Le collectif Transition Minett, déjà investi dans l’énergie verte, ouvre un bar associatif. Objectif : promouvoir une alimentation locale, donc écolo, et la camaraderie de la bonne bouffe !
C’est le genre d’adresse que l’on aime garder secrète. Des tables en bois, des murs d’argile («made in Terres rouges»), une baie lumineuse, des plats préparés avec les légumes de saison. Mais nous l’éventons, car c’est la vocation même de Mesa, situé au 1, rue du Moulin à Esch-sur-Alzette, que de brasser les idées et les gens. Doit-on parler d’un café, d’un restaurant, d’un espace partagé ou encore d’une épicerie de proximité ? Aucune description ne colle.

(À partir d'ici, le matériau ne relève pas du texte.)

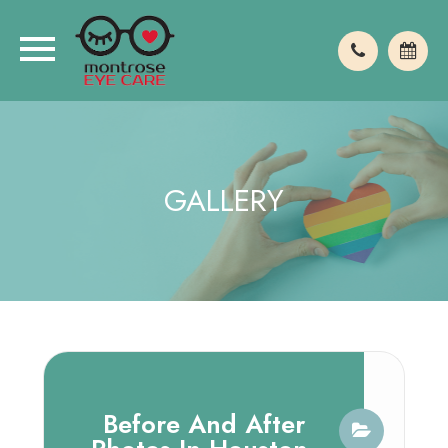
GALLERY
Before And After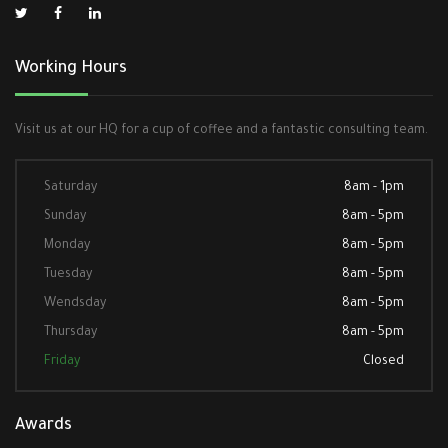
Working Hours
Visit us at our HQ for a cup of coffee and a fantastic consulting team.
Saturday
8am - 1pm
Sunday
8am - 5pm
Monday
8am - 5pm
Tuesday
8am - 5pm
Wendsday
8am - 5pm
Thursday
8am - 5pm
Friday
Closed
Awards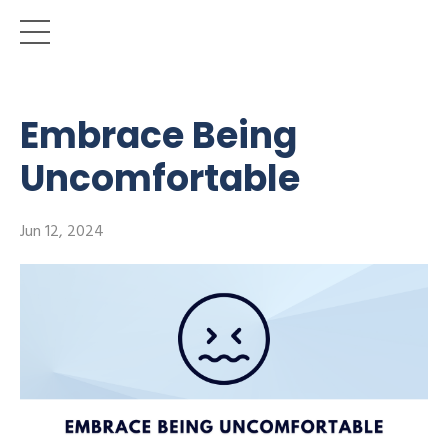
Embrace Being
Uncomfortable
Jun 12, 2024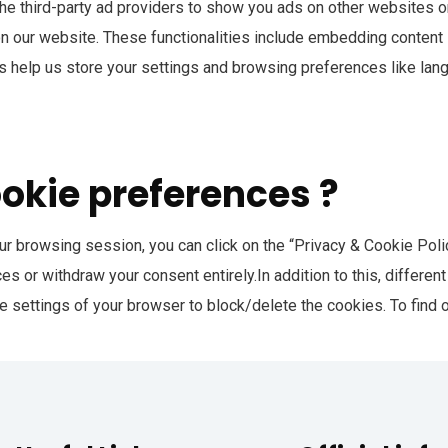
he third-party ad providers to show you ads on other websites o
 on our website. These functionalities include embedding content 
 help us store your settings and browsing preferences like lan
ookie preferences ?
r browsing session, you can click on the “Privacy & Cookie Policy
s or withdraw your consent entirely.In addition to this, differe
e settings of your browser to block/delete the cookies. To find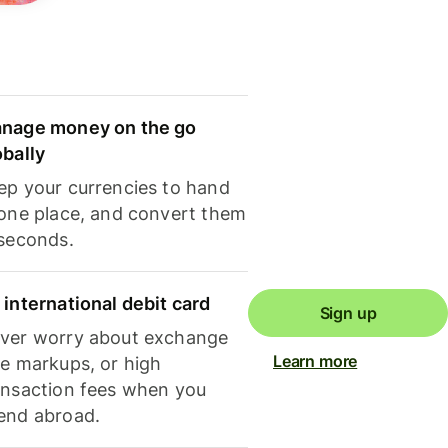
nage money on the go
obally
ep your currencies to hand
 one place, and convert them
 seconds.
 international debit card
Sign up
ver worry about exchange
Learn more
te markups, or high
ansaction fees when you
end abroad.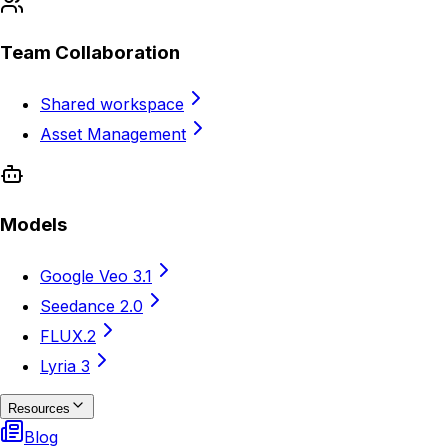
Team Collaboration
Shared workspace
Asset Management
Models
Google Veo 3.1
Seedance 2.0
FLUX.2
Lyria 3
Resources
Blog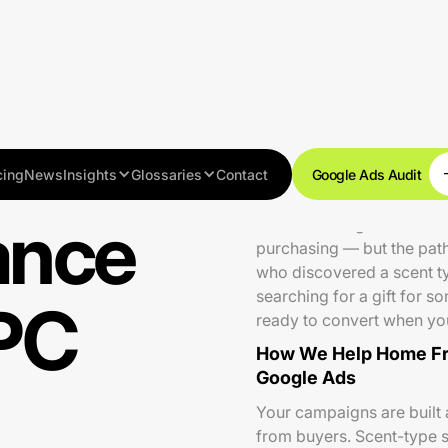
cing
News
Insights
Glossaries
Contact
Google Ads Audit
ance
The home fragrance and ca
purchasing — but the path
who discovered a scent typ
searching for a gift for 
PC
ready to convert when you
How We Help Home Fr
Google Ads
Your campaigns are built a
from buyers. Scent-type s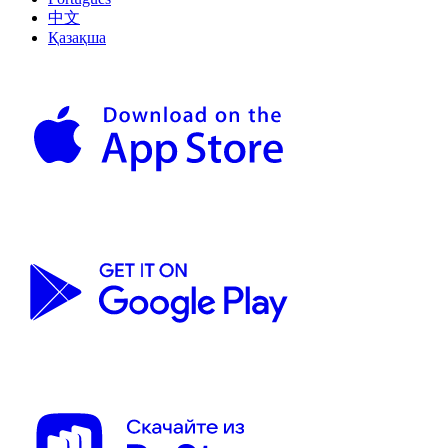
中文
Қазақша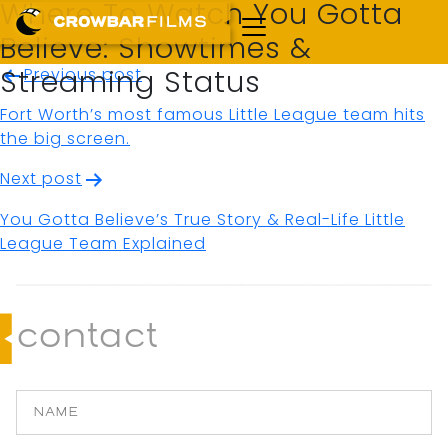
Where To Watch You Gotta
Believe: Showtimes &
Post
Previous post
Streaming Status
navigation
Fort Worth’s most famous Little League team hits
the big screen.
Next post
You Gotta Believe’s True Story & Real-Life Little
League Team Explained
contact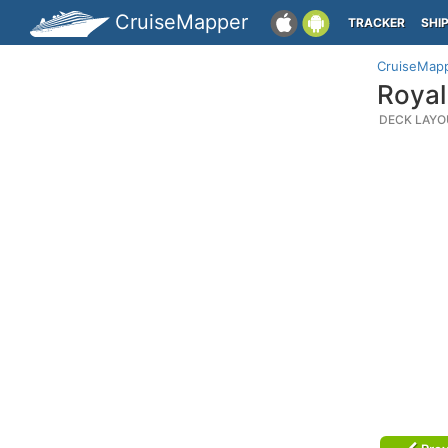
CruiseMapper
TRACKER
SHI
CruiseMap
Royal
DECK LAYO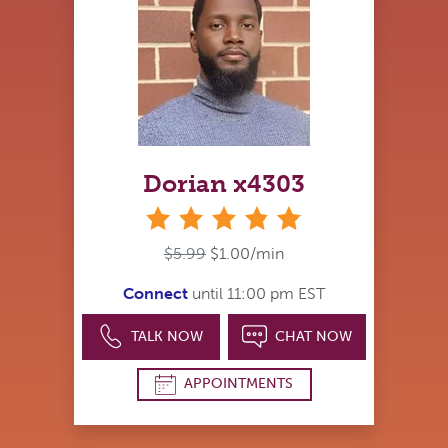
Dorian x4303
stars
$5.99
$1.00/min
Connect
until 11:00 pm EST
TALK NOW
CHAT NOW
APPOINTMENTS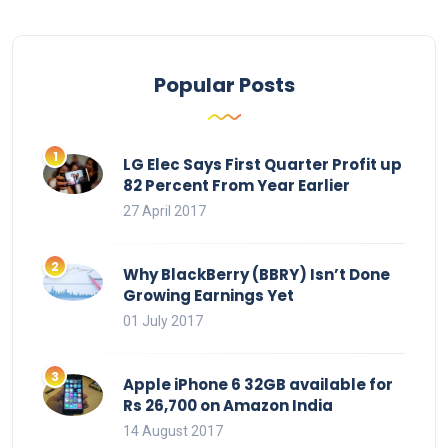
Popular Posts
LG Elec Says First Quarter Profit up
82 Percent From Year Earlier
27 April 2017
Why BlackBerry (BBRY) Isn’t Done
Growing Earnings Yet
01 July 2017
Apple iPhone 6 32GB available for
Rs 26,700 on Amazon India
14 August 2017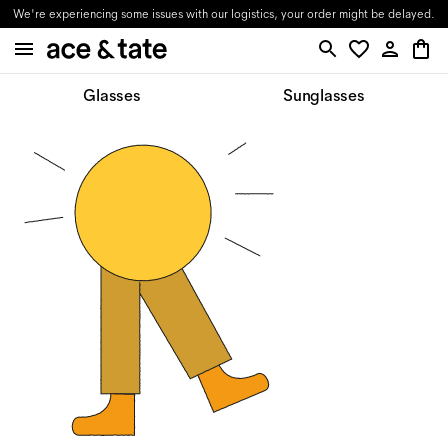
We're experiencing some issues with our logistics, your order might be delayed.
Glasses
Sunglasses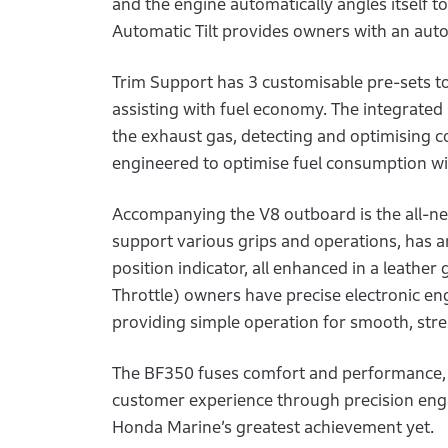
and the engine automatically angles itself to
Automatic Tilt provides owners with an automa
Trim Support has 3 customisable pre-sets to
assisting with fuel economy. The integrate
the exhaust gas, detecting and optimising 
engineered to optimise fuel consumption 
Accompanying the V8 outboard is the all-ne
support various grips and operations, has an 
position indicator, all enhanced in a leather
Throttle) owners have precise electronic eng
providing simple operation for smooth, stre
The BF350 fuses comfort and performance, 
customer experience through precision engi
Honda Marine’s greatest achievement yet.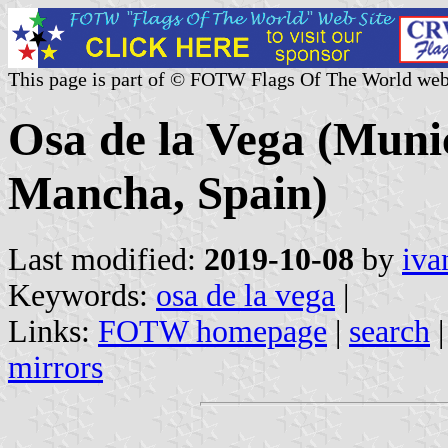
This page is part of © FOTW Flags Of The World web
Osa de la Vega (Munic
Mancha, Spain)
Last modified:
2019-10-08
by
iva
Keywords:
osa de la vega
|
Links:
FOTW homepage
|
search
mirrors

Disons «bar associatif», alors.
Fondé par le collectif Transition Minett, Mesa est une application concrète de la transition écologique. « Avec l’énergie et les transports, l’alimentation est le troisième pilier qu’il faut modifier », résume Éric Lavillunière derrière le comptoir.
Le bar a ouvert en plein centre, avec la complicité de la commune, pour matérialiser ces solutions « qu’on ne voit jamais» , lâche Éric. «Tout le monde parle de transition : les dirigeants à la COP21, les médias, les spécialistes, mais les gens s’interrogent : Où est-il ce fameux changement ? Il faut lui donner plus de visibilité .»
Impossible de passer à côté de l’atmosphère à part du lieu. Quand on entre, c’est encore un autre voyage : des plats de midi bios et locaux à 10 euros. Des jus de pomme et des gâteaux maison, des légumes «moches» refusés par la grande distribution qui sont pourtant très bons, des sourires, un accueil chaleureux.
Montrer qu’une transition est possible
« Tous les concepts d’une alimentation écologique sont là, estime Éric. Pas de gâchis, une empreinte carbone réduite en achetant le moins loin possible, de la nourriture de saison. Mais notre militantisme ne prend jamais le pas sur le plaisir !»
De la viande est d’ailleurs proposée en alternative au menu végétarien de midi, « alors qu’il faut sept calories végétales pour produire une calorie animale », une aberration si l’on compte nourrir 8 milliards d’habitants d’ici 2025. Mais encore une fois, pas de sectarisme. « Surtout, la viande est luxembourgeoise, glisse Éric. Tout dans notre établissement provient d’un rayon de moins de 150 km, à part le sucre et le café. »
Une prouesse car, en passant du côté de l’épicerie, le visiteur découvre une offre complète : lentilles cultivées en Belgique, fromage de Zoufftgen (France), légumes des jardins eschois ou de la coopérative Terra-Luxembourg, farine et produits laitiers de la Grande Région et même sirop de menthe et gelée de coing maison.
À Mesa, on s’attable sans regarder sa montre. Personne ne vous mettra dehors pour une histoire de consommation à reprendre. Un coin lecture permet de se documenter sur l’agriculture de demain. On y retrouve de grandes signatures, comme celle de Pierre Rabhi, le paysan français à l’origine du mouvement des Colibris («si chacun porte sa goutte d’eau, on éteint l’incendie»), ou des penseurs anglo-saxons connus comme Rob Hopkins.
Ce dernier a d’ailleurs mis le Luxembourg à l’honneur dans un ouvrage récent. 21 histoires de transition présente un tour du monde des initiatives concrètes. Entre un reportage en Afrique du Sud et au Royaume-Uni, on tombe sur le modèle d’économie collaboratrice initié par Transition Minett à Esch-sur-Alzette. On y retrouve les panneaux solaires installés sur les bâtiments eschois depuis 2014 (26 000 kWh produits par an, sachant que la consommation en éclairage d’un logement standard tourne autour de 350 Kwh/an).
Découvrir cela en mangeant une tartine de miel de l’Ellergronn, ça donne des ailes pour sauver la planète.